Wangt-CN / MTFN-RR-PyTorch-Code

The offical code for paper "Matching Images and Text with Multi-modal Tensor Fusion and Re-ranking", ACM Multimedia 2019 Oral
66 stars 18 forks source link

Is your code available on the t2i rerank? #2

Open kywen1119 opened 5 years ago

liuyyy111 commented 3 years ago

in my case, I got an unbelievable result after using the t2i rerank, did you have same problem?

Wangt-CN commented 3 years ago

Hi, the T2i rerank needs to train the text-text fusion network firstly to get the similarity between sentences. BTW, what the "unbelievable results" represent? Actually, the Rerank performance just depends on the similarity measurement. Therefore, the i2t rerank can almost achieve higher Recall. And the t2i rerank performance also depends on the performance of text-text similarity measurement.

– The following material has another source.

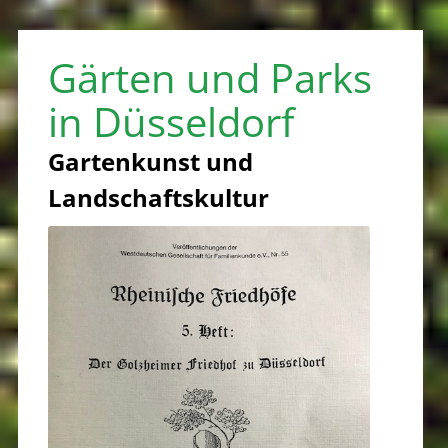
Gärten und Parks
in Düsseldorf
Gartenkunst und
Landschaftskultur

liuyyy111 commented 3 years ago

thank you for your prompt reply. The "unbelievable results" means that I got the result of t2i is almost slightly better than i2t's, when I use a bigger K, like 100. and you mean that only models that implement text-text fusion network can use t2i re-rank? can it work on SCAN?

Wangt-CN commented 3 years ago
  1. The t2i results is slightly better than i2t : I am not sure about this actually, since the i2t and t2i results don't have very close relation.

  2. Because of the dataset (1 image - 5 sentences) . Therefore, for the i2t rerank, you needn't text-text similarity. But if you directly use the t2i rerank, the performance may have very slight improvement. Because the sentences are 5 times more than images, which mean the search back (from image to text) may not be the text you used (any sentence of the 5 sentences can all be reasonable). Therefore it's better to use a text-text network to get the text-text similarity. And then the search back to any similar sentence can be ok. This operation can improve the t2i rerank performance. The details you can refer to the paper.

  3. It can work on SCAN of course, but I don't have a try actually. The rerank operation is a universal algorithm for refine the results. The i2t rerank can directly be used. But to get better t2i rerank, you'd better get the sentence-sentence similarity.

liuyyy111 commented 3 years ago

I just use t2i re-rank directly without text-text fusion network, but the result improved so much. that is my result on t2i: original: 52.94 79.7 86.7 1.0 9.9886 t2i re-rank: 77.16 90.8 91.54 1.0 8.615 and i use another model which is SCAN-ti2 with my own data, and it also improve a lot too. i2t original 63.8 88.7 94.6 1.0 3.657 i2t rerank 70.4 91.4 95.9 1.0 3.261 t2i original 49.16 76.46 84.66 2.0 10.6058 t2i rerank 70.32 92.76 96.72 1.0 6.4208

the result has improved a lot, but you said "very slight improvement", why would this happend?

Wangt-CN commented 3 years ago

Hi, the i2t rerank is exactly right as I just said.

For the t2i rerank (which is commented in the 'rerank.py' now), if you directly run, it will use the ground truth sentences cluster, which means the t2i results you get now is the upper bound of the rerank performance on t2i. The ground truth sentences cluster also denotes that the similarity measurement is perfect. ( I have just go through the rerank code quickly since this code is too old for me. And the reason should be like what I said. )

liuyyy111 commented 3 years ago

thank you